What is the difference between nature-based solutions and conventional conservation? Conventional conservation focuses primarily on protecting existing natural areas from degradation. Nature-based solutions go further by explicitly linking ecological interventions to measurable societal outcomes such as climate mitigation, flood risk reduction, water purification or food security. The IUCN's eight-criteria Global Standard requires NbS projects to demonstrate net gains for both biodiversity and human well-being, a dual mandate that distinguishes them from traditional protected-area management.

How cost-effective are nature-based solutions compared to engineered alternatives? Multiple studies demonstrate that NbS can deliver equivalent or superior outcomes at lower cost for specific risk categories. Mangrove restoration provides coastal flood protection at roughly one-third the cost of concrete sea walls (WRI, 2025). Urban green infrastructure for stormwater management costs 10 to 30 percent less than conventional grey drainage systems over a 30-year lifecycle when co-benefits are included. However, NbS are not universally cheaper: they require larger land areas, longer time horizons and ongoing maintenance, and they may not suit locations where rapid, high-capacity infrastructure is needed.
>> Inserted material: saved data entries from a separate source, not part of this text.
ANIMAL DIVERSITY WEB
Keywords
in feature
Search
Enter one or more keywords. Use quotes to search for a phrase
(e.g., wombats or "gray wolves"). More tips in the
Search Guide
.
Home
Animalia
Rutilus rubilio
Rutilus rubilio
How can organisations verify the credibility of an NbS project? Start with third-party certification against recognised standards such as the IUCN Global Standard for NbS, Verra's Climate, Community and Biodiversity Standards, or Gold Standard's ecosystem restoration methodologies. Check for independent carbon credit ratings from providers like Sylvera or BeZero Carbon. Verify that the project discloses baseline data, monitoring protocols, permanence safeguards and community engagement evidence. Finally, assess whether the project aligns with the Kunming-Montreal targets and any applicable national biodiversity action plans.

What role do Indigenous communities play in NbS? Indigenous Peoples manage or hold tenure over approximately 25 percent of the world's land surface, including areas that contain 80 percent of remaining biodiversity. Their stewardship practices are central to effective NbS. Research published in Nature Sustainability (Fa et al., 2024) found that deforestation rates within Indigenous-managed territories are 2 to 3 times lower than in comparable non-Indigenous areas. Any credible NbS project operating on or near Indigenous lands must secure free, prior and informed consent and establish equitable benefit-sharing agreements.
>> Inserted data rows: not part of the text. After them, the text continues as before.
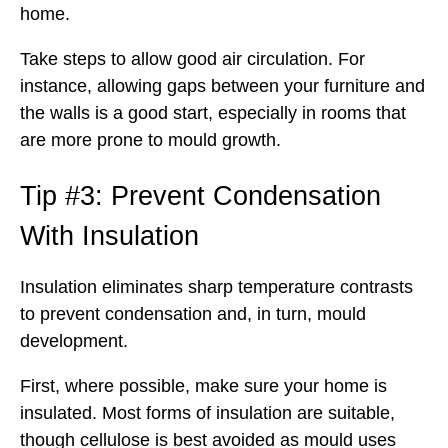
home.
Take steps to allow good air circulation. For
instance, allowing gaps between your furniture and
the walls is a good start, especially in rooms that
are more prone to mould growth.
Tip #3: Prevent Condensation
With Insulation
Insulation eliminates sharp temperature contrasts
to prevent condensation and, in turn, mould
development.
First, where possible, make sure your home is
insulated. Most forms of insulation are suitable,
though cellulose is best avoided as mould uses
What is the outlook for NbS finance through 2030? UNEP projects that NbS finance flows need to reach $384 billion per year by 2030 to meet combined climate, biodiversity and land degradation targets. Current flows of $26 billion per year suggest a massive scale-up is required. Biodiversity credit markets, sovereign nature bonds, blended finance vehicles and TNFD-aligned corporate disclosure mandates are expected to mobilise additional private capital. The World Economic Forum estimates that nature-positive transitions could generate $10.1 trillion in annual business opportunities and 395 million jobs by 2030.

Sources

  • UNEP. (2024). State of Finance for Nature: Bridging the Nature Finance Gap. United Nations Environment Programme.
  • IUCN. (2024). IUCN Global Standard for Nature-based Solutions: Second Edition. International Union for Conservation of Nature.
  • WRI. (2025). The Economics of Nature-based Solutions: Cost-Effectiveness Across Risk Categories. World Resources Institute.
  • NatureFinance. (2025). Nature Finance Monitor: Private Sector Investment in Nature-based Solutions 2025. NatureFinance.
  • INPE. (2025). Amazon Deforestation Monitoring Report 2024. Brazilian National Institute for Space Research.
  • RRI. (2025). Community Rights and Nature-based Solutions: A Global Assessment. Rights and Resources Initiative.
  • GEF. (2025). GEF-8 Portfolio Review: Nature-Positive Investments 2022-2026. Global Environment Facility.
  • Fa, J.E. et al. (2024). Indigenous Land Management and Deforestation Outcomes. Nature Sustainability.
  • WCS. (2025). Trillion Trees Progress Report: 56 Million Hectares Under Restoration. Wildlife Conservation Society.
  • Apple. (2024). Restore Fund: Mangrove and Forest Carbon Investments. Apple Inc.